You measure the behavior of torsion springs as a force/angular deflection relationship, and flat springs each have their own complex force/deflection relationship. Constant-force springs, as mentioned above, provide a consistent force over very long deflection.
The spring is often the last part of the design a customer will look at, said Desmarais. The designer wants a certain load in a certain space, and sometimes this load is more than can be accommodated in the desired space.
The design of a simple spring includes the material, wire diameter, spring diameter, number of coils, pitch between coils, treatment of the ends, as well as the desired working load, space available, temperature, type of loading, etc. Your spring manufacturer can check the spring design to make sure the spring will operate in a stress range well below the material’s ultimate tensile strength, and can withstand the operating conditions.
Visit to a specialty spring manufacturer
On the shop floor at Spring Manufacturing Corporation in Tewksbury, Mass., you can carry on a conversation in a normal tone of voice. Here, metal parts are being fabricated, but there is no raucous sound of metal being cut, or thunder of stamping presses smashing metal into shape. A few spring-making machines quietly form wire into coils or clips, and long lines of benchtop pneumatic presses stand ready to bend metal, step by step, turning strip into flat springs, or wire into wireforms.
Company president Roger Desmarais started the business in 1979, and now, with about a dozen staff, produces custom springs for many applications in this 12,000-square-foot facility. Major markets for the company’s products include medical devices, aerospace, and semiconductor manufacturing.

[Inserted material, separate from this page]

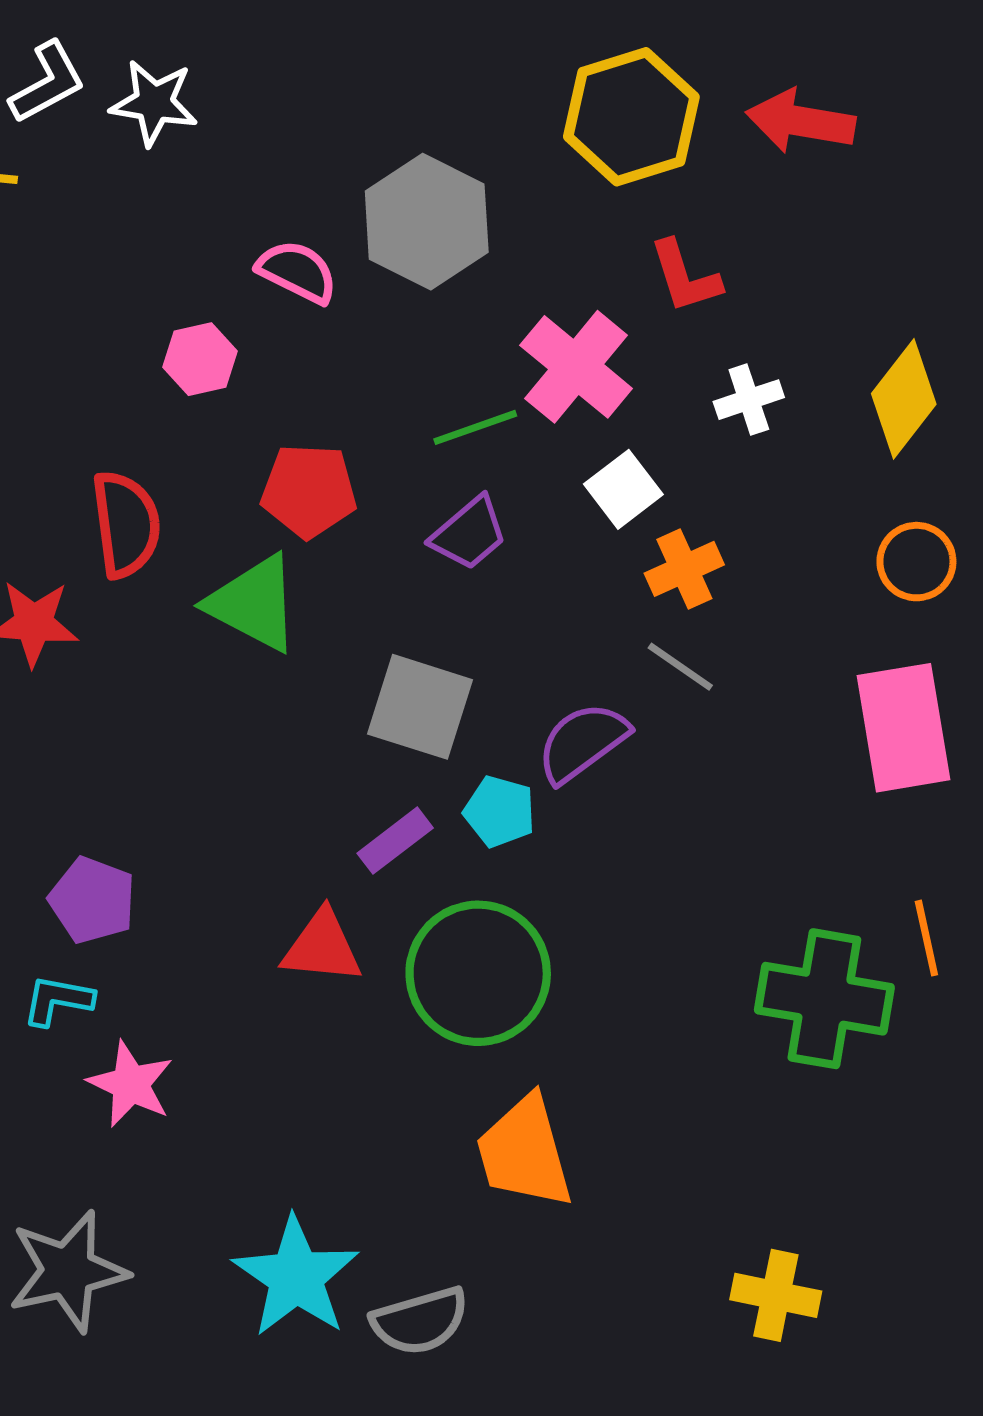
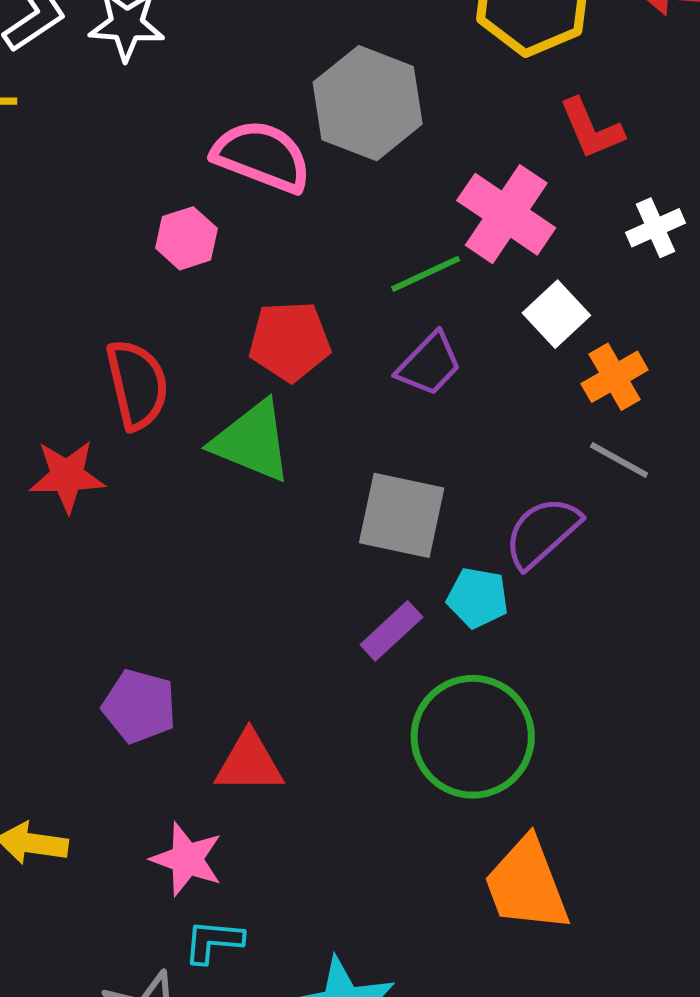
pink semicircle: (297, 272) -> (262, 156), size x1.4
red triangle: (322, 947) -> (249, 763), moved
cyan L-shape: (58, 1000) -> (213, 941), moved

His company specializes in custom springs, Desmarais said, but this doesn’t necessarily mean they have to be exotic or difficult to make.
“All springs are different and designed to work in a [particular] application,” Desmarais said. “The key is to never design a catalog spring into a product without having a specialty spring manufacturer look at it. Catalog springs can get expensive,” he said, as there usually isn’t very good pricing on high quantities.
Desmarais told about one medical device company that had, over time, bought 50,000 small springs with ground ends from a catalog before they called him when their catalog supplier was out of stock. He quoted the spring, but also looked at the application and noticed it didn’t really need the expensive secondary grinding process. So, besides receiving volume pricing, the customer could do without the ground ends. “We saved them a lot of money,” Desmarais said.
Different kinds of springs turn up just about everywhere. “There’s hardly anything manufactured that doesn’t have a spring in it,” said Kime. If you have need of springs for a project or assembly job, especially in volume, or to unique specifications, talk to a specialty spring manufacturer early in your design process.